っつか、こういうDVDを早月と観るって、何だか意外だな。
早月は俺と同じでDVDの内容に最初はワクワクしていたけど、いざ映像が流れ始めると、そのうち呟くように言った。
「…なんか、アレだね」
「うん?」
「この女の子…世奈ちゃんに似てない?」
「!」
俺はその言葉を聞くと、ちょっとびっくりして早月を見遣る。
でも、早月がそう言うのも無理はない。
実際俺だってこのDVDを借りた時、なんとなく早月と同じことを思っていたんだ。
俺がなんとなく早月を見遣ると、そいつは納得のいかないような顔をして俺を見ていた。
「…相沢さん。

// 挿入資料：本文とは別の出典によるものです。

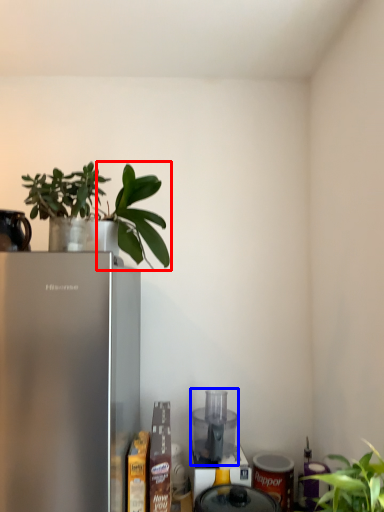 Question: Which point is closer to the camera, plant (highlighted by a red box) or appliance (highlighted by a blue box)?

Choices:
 (A) plant
 (B) appliance

Answer: (A) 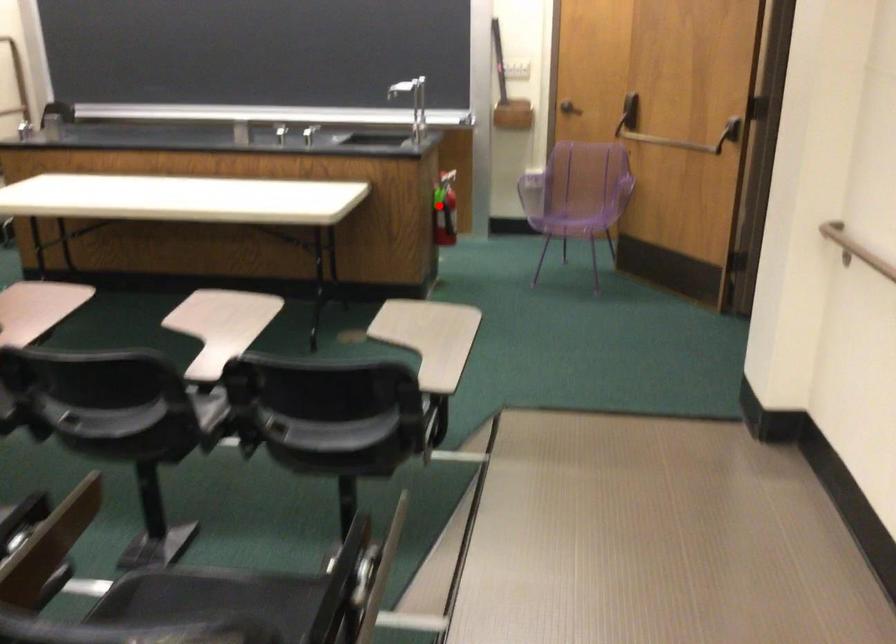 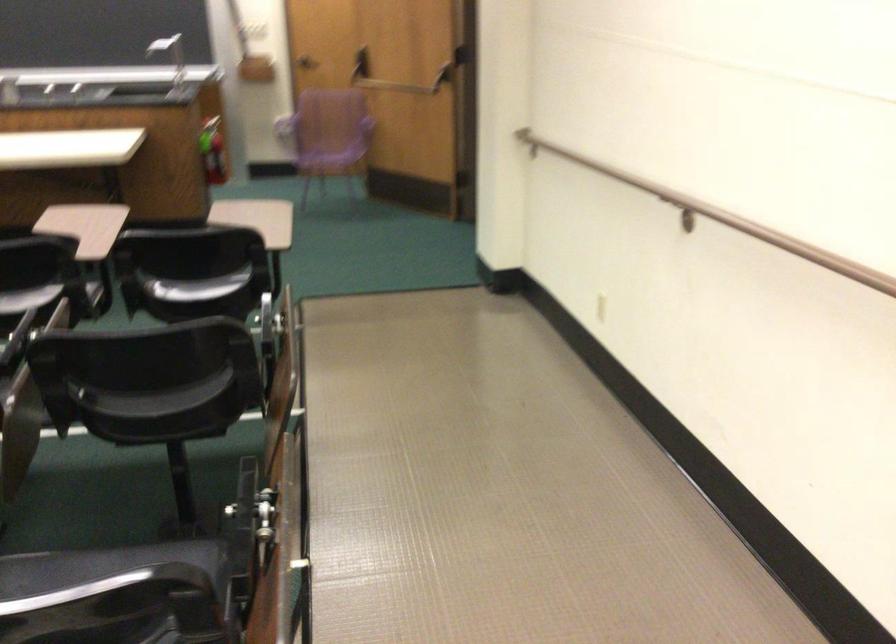 Where in the second image is the point corresponding to the highlighted location from the first image?

(212, 151) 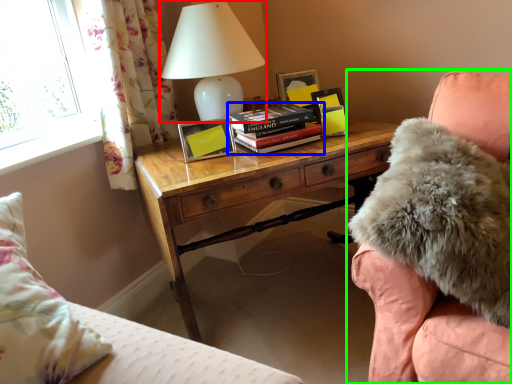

きみ、まさかこの子が世奈ちゃんに似てるからって借り、」
「っ、ちげぇよ!借りたのが、たまたま世奈に似てたんだよ!っつか世奈の方が実際もっとこう…可愛いだろ!」
「そりゃそうだよ!ってかそういうことじゃなくて、君のことだからどーせこの子を世奈ちゃんに重ねて観てるに決まってるよ!やめてよもう!」
早月はそう言うと、せっかく観てるのに、俺の目を隠そうとする。
けど、そんなことはさせない。
っつか心外だな。そんなことを思われてるとは。
……いや、否定はできないんだけどね。
だから俺は、そんな早月に言った。